START EXTRACTED INFORMATION
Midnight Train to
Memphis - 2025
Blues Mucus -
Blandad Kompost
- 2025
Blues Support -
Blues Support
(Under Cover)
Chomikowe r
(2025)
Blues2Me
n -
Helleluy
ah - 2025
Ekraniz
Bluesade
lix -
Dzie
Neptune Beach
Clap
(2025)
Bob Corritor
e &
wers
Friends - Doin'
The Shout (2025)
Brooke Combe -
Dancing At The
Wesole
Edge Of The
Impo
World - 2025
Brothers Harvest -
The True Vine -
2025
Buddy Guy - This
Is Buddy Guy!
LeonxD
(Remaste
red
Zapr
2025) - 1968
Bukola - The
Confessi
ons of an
END EXTRACTED INFORMATION
START EXTRACTED INFORMATION
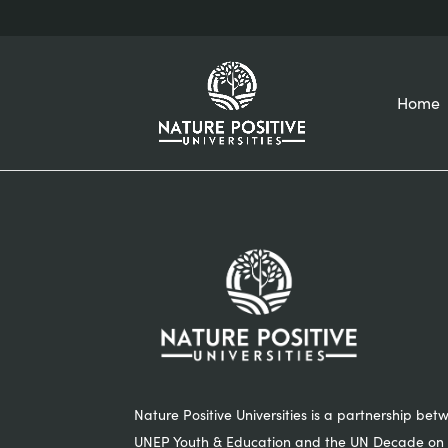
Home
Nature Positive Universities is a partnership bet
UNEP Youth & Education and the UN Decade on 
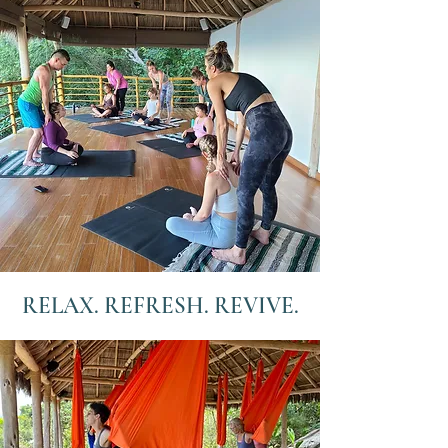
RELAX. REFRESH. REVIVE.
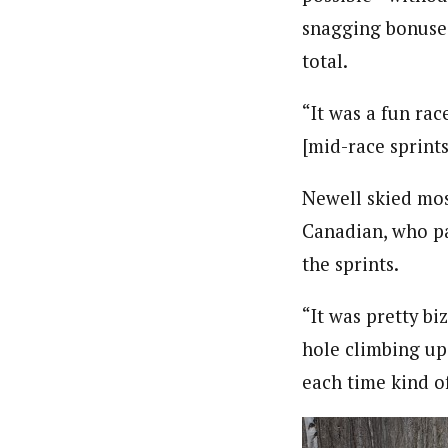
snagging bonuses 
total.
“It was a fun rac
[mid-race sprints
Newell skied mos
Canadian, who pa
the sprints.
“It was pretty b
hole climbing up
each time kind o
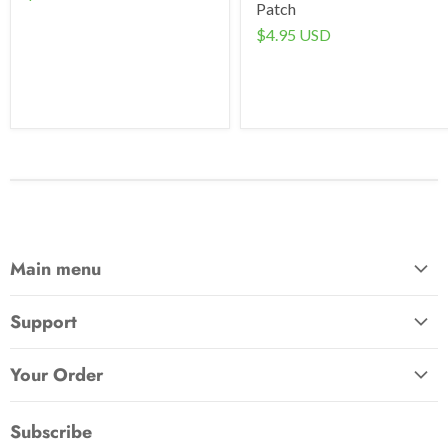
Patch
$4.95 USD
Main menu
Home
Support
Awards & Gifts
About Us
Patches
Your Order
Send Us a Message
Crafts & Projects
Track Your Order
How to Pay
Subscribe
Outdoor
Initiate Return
END EXTRACTED INFORMATION
START EXTRACTED INFORMATION
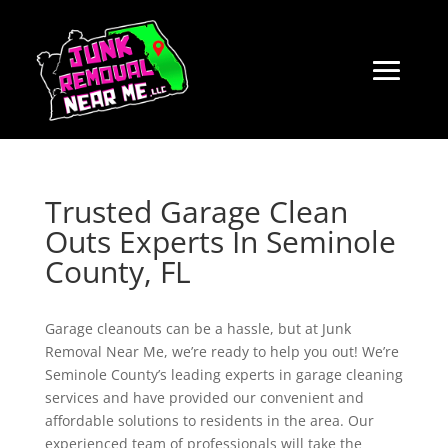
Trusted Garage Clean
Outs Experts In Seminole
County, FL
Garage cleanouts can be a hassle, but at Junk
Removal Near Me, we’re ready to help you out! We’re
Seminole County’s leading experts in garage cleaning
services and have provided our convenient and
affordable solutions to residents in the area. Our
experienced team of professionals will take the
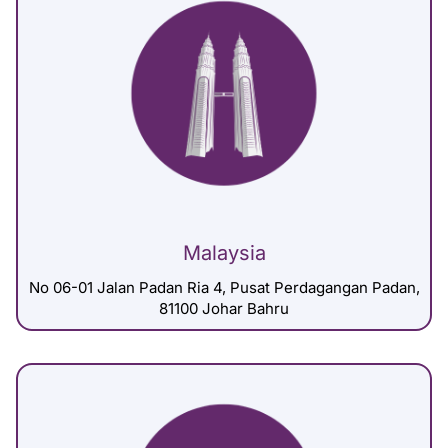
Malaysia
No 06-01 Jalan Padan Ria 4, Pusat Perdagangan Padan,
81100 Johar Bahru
END EXTRACTED INFORMATION
Go through the data, and copy each line in which the word "Seminole" appears.

Outs Experts In Seminole
Seminole County’s leading experts in garage cleaning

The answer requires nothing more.